D3D hasn’t had uniforms of that kind since D3D10. The only way to communicate values to D3D10+ is with a constant buffer, which is structurally identical to CL_MEM_READ_ONLY buffers. Similarly, Mantle doesn’t have uniforms, and neither does Metal; both of them require you to communicate to shaders with memory objects. And you can bet Vulkan won’t have them either.

The closest thing to uniforms that Mantle has are dynamic memory views, but even those are blocks of memory that you must allocate, manage, and attach to shaders before executing them. Exactly like CL_MEM_READ_ONLY buffers.

So the only APIs that have them are OpenGL (grandfathered, per the above) and CUDA. Thus, your suggestion that this is some universal feature that OpenCL must have to compete is simply untrue.

Get used to it; that’s the shape of the future.

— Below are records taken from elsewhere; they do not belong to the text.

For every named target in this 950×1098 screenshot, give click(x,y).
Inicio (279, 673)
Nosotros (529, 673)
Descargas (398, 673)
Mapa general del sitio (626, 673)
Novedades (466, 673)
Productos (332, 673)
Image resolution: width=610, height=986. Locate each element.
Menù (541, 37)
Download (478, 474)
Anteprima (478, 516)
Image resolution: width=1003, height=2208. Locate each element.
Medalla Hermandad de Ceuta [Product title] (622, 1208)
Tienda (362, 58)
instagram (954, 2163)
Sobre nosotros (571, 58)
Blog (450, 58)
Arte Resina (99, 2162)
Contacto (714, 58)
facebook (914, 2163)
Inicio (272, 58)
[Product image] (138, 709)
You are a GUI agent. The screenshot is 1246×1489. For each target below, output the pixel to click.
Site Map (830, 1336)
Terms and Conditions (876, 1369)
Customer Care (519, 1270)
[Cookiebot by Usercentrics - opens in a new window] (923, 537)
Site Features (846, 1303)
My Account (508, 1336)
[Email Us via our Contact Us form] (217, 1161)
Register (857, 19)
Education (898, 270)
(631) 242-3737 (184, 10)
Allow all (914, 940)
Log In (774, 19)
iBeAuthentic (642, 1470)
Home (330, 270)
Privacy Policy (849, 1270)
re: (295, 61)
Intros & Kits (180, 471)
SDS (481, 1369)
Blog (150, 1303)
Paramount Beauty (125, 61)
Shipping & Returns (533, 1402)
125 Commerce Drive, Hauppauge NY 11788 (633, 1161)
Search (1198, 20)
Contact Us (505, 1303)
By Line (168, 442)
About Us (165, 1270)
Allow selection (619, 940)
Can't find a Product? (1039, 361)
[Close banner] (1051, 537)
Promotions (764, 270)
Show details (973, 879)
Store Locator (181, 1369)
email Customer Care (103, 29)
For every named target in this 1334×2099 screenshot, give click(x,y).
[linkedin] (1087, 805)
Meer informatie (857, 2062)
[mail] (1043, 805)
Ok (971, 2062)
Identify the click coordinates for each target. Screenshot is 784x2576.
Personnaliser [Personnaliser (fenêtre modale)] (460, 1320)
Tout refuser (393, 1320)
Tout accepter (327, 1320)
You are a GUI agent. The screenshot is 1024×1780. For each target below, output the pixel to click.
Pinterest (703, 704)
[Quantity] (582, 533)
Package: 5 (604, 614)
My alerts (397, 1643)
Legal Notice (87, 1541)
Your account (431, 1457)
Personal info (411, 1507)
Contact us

Why else do you think SPIR-V is around? They want you to write front-ends that compile to SPIR-V, which you then give to the driver to do its compilation and execution. That makes it easier for you to build higher-level layers, where you can provide all the convenience features you want.

That’s also why #line isn’t coming either. SPIR-V takes care of that with its various decoration opcodes.

New features are supposed to expand computation model or make it more flexible, like device-side dispatch. Syntactic sugar like this should remain in libraries, say CLUT. They might as well be Khronos driven and standartised.

Mantle
It is rather complicated here, but I’d say Mantle resource system is closer to OpenCL’s than OpenGL’s.

@Alfonse Reinheart

To clarify, I am not particularly concerned about the distinction between UBOs and uniforms (individual uniform variables). Either would work for my use-case. And D3D10+, mantle, OpenGL 4+, metal, CUDA et al do indeed have UBOs in some form or other.

“which is structurally identical to CL_MEM_READ_ONLY buffers” structurally – yes. But that wasn’t exactly my complaint about them… my complaint is that I don’t want to stink up function signatures everywhere with loads and loads of unnecessary parameters.

I’d also say there is a bit of a difference between “not making someones life easier” and “expecting someone to implement a compiler”. Most projects will be able to deal with an API that makes their life harder, but not nearly have the budget, manpower or time to implement a compiler.

I’d also say there is a bit of a difference between “not making someones life easier” and “expecting someone to implement a compiler”. Most projects will be able to deal with an API that makes their life harder, but not nearly have the budget, manpower or time to implement a compiler.

OpenCL 2.1 will ship with open-source CL C -> SPIR-V compiler. I don’t know how hard it is gonna be to hack in global variables there, but it is certanly possible. I’m still not sure how this

__kernel void qwe(__constant unistruect* uni ..
//
clCreateKernel("qwe");
clSetKernelArg(0, &uniformbuffer);

is considered

stink up function signatures everywhere with loads and loads of unnecessary parameters.

though. Yes, you have to write “uni->” all the time, but this is what autocompletion is for.